The second step I took was to meet with each of the developers individually to get an understanding of their work load, competencies, mode of operation, ambition, and suggestions for improvement.
Several things stood out immediately. There was no ongoing, consistent training path or career planning occurring on this contract. The developers were essentially in the same place they were when I had previously worked with them in the 2001 time frame. The second was that all of them had access to the production environments and there was inconsistent use of version control for the application software.
Choosing Consistent Tooling
Because we were having a run of production quality issues on these web applications that were both reliability and security related, there was tremendous bad press coming down on this team and our contract for inability to deliver quality software.
This led me to the third step which was to decide on a standard version control tool. I chose Git because of its increasing popularity and the pull model which I thought was dramatically better than the push model of CVS or Subversion (which were the tools of choice on the contract for the few applications that were in version control).
I also chose to focus on adopting some of the Atlassian tooling (Jira for ticketing, Confluence for documentation, Fisheye for code visibility, and Crucible for code reviews).
The fourth step that I took was to develop a method to promote code through our 4 web lifecycle environments, DEV, TEST, SAT (system acceptance testing), and PROD. All of these environments except DEV were considered customer owned. This meant that those environments must be extremely reliable and consistent. I knew this would never happen if our developers had direct access to those customer environments (which they all did).
A very common method of development at the time on our contract was to copy a code file in production to the same name with something to identify the file change like a date or developer initials.
Yes, you read that right.
Our developers were making live coding changes in our production environments.
The worst offender of this was the campus intranet portal. This site was the first thing campus employees hit in the morning and the last thing they hit before they left to go home. That site actually didn't even have any environments other than production!
To compound the issues, it was extremely difficult to get access to infrastructure resources to stand up anything new. I made a few feeble attempts to get specific individual tools stood up like GitLab and some of the Atlassian suite. There was tremendous push back.
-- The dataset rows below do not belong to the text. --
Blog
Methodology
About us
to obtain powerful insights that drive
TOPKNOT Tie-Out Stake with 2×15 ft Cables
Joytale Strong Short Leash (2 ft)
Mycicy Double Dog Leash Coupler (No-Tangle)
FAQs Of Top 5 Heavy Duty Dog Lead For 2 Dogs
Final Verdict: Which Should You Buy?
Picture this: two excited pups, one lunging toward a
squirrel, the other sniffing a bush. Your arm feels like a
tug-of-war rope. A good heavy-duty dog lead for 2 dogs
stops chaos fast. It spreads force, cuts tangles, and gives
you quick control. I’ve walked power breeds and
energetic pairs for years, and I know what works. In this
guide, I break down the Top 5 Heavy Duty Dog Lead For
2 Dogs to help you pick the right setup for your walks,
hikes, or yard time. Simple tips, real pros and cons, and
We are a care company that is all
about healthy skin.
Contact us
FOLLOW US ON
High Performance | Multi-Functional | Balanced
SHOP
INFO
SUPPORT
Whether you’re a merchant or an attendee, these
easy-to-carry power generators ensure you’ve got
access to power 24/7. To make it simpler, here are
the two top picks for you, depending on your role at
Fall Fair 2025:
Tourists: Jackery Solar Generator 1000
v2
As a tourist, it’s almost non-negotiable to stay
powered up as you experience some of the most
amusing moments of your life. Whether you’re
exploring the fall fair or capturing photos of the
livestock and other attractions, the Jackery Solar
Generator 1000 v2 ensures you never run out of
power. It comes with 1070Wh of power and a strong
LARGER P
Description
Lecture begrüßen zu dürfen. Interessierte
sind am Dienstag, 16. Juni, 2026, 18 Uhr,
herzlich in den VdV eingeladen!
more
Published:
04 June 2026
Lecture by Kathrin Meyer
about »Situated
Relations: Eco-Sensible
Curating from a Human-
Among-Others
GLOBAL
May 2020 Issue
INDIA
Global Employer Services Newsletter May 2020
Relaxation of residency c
What I could get was a single Linux virtual machine. I took it.
This became a box named devtools and because I convinced the infrastructure team to give me root on this vm, I was able to install whatever I wanted. I installed Git and several of the Atlassian tools on this single VM. The server was only accessible internally and was not a security threat to our production environment.
The next thing I did was develop a process for getting all of our web applications into Git repositories. I decided on a branch model which matched our environments, dev, test, sat and master. I chose master to represent production. There are a million branching methodologies out there. At this point in time, anything was better than nothing. This choice though allowed me to use Git hooks to launch a code promotion script (which lived and executed on the devtools vm). This meant a code commit to the test branch would automatically promote code to the TEST environment and the same for SAT and, eventually, PROD.
I tested and validated this tooling and process on one of our applications and documented how to do everything.
With a validated set of tools and the ability to promote code between the environments, I was ready to move. Change is never easy and this one was going to be rough. My program manager wanted me to pull the bandage off immediately, however I convinced him to take this approach one application at a time. This would contain the blast radius.
The very first action I took though was revoke all developer access to our production environments. While this was painful and disruptive, it was absolutely necessary for all that would follow.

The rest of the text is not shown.